Rainer Ernst (born 31 December 1961) is a German former professional footballer who amassed 56 caps for the East Germany national team. He was the last captain of East Germany before the political change.

Club career

Youth career 
Ernst was born in Neustrelitz. He began his football career when he was seven years old, at the youth side of BSG Empor Neustrelitz where his father Joachim "Jochen" Ernst became his first trainer. His Father Jochen stayed by his side at SG Dynamo Neustrelitz and in the training centre from 1973 to 1975. He participated in the V.Kinder- und Jugendspartakiade 1975 Berlin, with the Neubrandenburg student district selection as the captain and his father as the trainer. On 27 July Neubrandenburg met Karl-Marx-Stadt at the final, lost 2–1 but it was a sensation, Ernst was selected as the centre midfield of Spartakiade-Eleven 1975.
Then he joined the youth academy of BFC Dynamo in 1975.
There he succeeded: the runner-up of East Germany Student championship 1975–76 (he was absent from the final in the Sportforum Gräfenhainichen between FC Karl-Marx-Stadt and BFC Dynamo), the winner of Junior championship 1977–78 and 1978–79 (decided on the penultimate match day), the winner of Youth championship 1980–81 (16 matches, four goals) with Frank Rohde, Christian Backs et al.

Clubs

BFC Dynamo 
Ernst made his first appearance in the DDR-Oberliga on 6 June 1979, the 25th and penultimate match day of 1978–79 season, away game against BSG Chemie Böhlen which ended with a 10–3 victory. Though being unlisted for that match, he was brought from the junior squad and played for 90 minutes as one of the starting lineup.
The next and last matchday, 9 June 1979, he played for 57 minutes of the match against FC Karl-Marx-Stadt as the substitute for number 10 Hartmut Pelka. FUWO rated him 5, same as Hans-Jürgen Riediger and Wolf-Rüdiger Netz. The title had been already decided on the 24th match day, 26 May 1979 as BFC Dynamo beat the competitor SG Dynamo Dresden.

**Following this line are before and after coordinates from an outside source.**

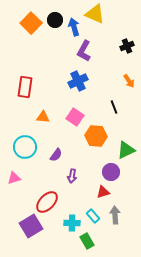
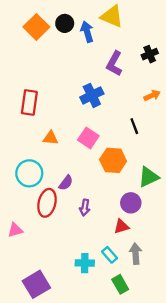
purple L-shape: (84, 51) -> (114, 64), moved
orange arrow: (129, 81) -> (152, 95), turned -80
pink triangle: (14, 178) -> (15, 230), moved
red ellipse: (47, 202) -> (47, 203), moved, turned -30
purple square: (31, 226) -> (36, 284), moved
green rectangle: (87, 241) -> (120, 284), moved

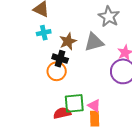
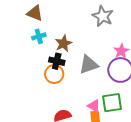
gray triangle: (94, 42) -> (89, 65), moved
green square: (74, 103) -> (112, 103), moved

BFC Dynamo received the gold medal of Oberliga in Jahn-Sportpark Berlin, which was the first of ten consecutive gold medals; Ernst won the remaining nine. He was promoted to the senior squad in the summer of 1979.

His first goal for Oberliga was at the 19th match day of the season 1980–81, BFC Dynamo 5–1 Wismut Aue 28 March 1981, 4–0 goal (60 min.). It was his twelfth Oberliga match. Captain Frank Terletzki took the corner kick, Falko Götz did the flick-on then Ernst hit the ball over the line from two metres.

Ernst became the top scorer of the Oberliga 1983–84 and 1984–85 twice in a row. 1983–84: 20 goals (two penalties) nine home 11 away 26 matches. 1984–85: 24 goals (eight penalties) 11 home 13 away, 25 matches.

He played 216 DDR-Oberliga matches for BFC Dynamo, scoring 91 goals, became DDR-Oberliga champion nine times, 1979 and eight in a row from 1981 to 1988, and won the FDGB-Pokal gold medal twice 1988 and 1989. He made 31 appearances for the European cup's scoring seven goals in total.

1. FC Kaiserslautern 
As the Berlin Wall opened, Ernst received contract offer from Borussia Dortmund but BFC did not let him go. In the summer of 1990, he signed the contract with 1. FC Kaiserslautern and stayed with the club for one season, playing 18 games and scoring two goals.

In France 
Ernst moved to the French league with FC Girondins de Bordeaux for 1991–92. With Bordeaux he scored seven goals in 27 matches, six goals throughout the season, of which three penalties on the 33 matchdays of Division 2. That derby match against Saint-Seurin-sur-l'Isle ended with 3–0 and Bordeaux decided their return to Division 1. Ernst did not return with the club, as in the summer of 1992 he moved to AS Cannes in Ligue 2. He played just seven games in Cannes and scored no goals.

In Switzerland 
Ernst transferred to FC Zürich the following season. He then moved to Servette FC in 1993–94.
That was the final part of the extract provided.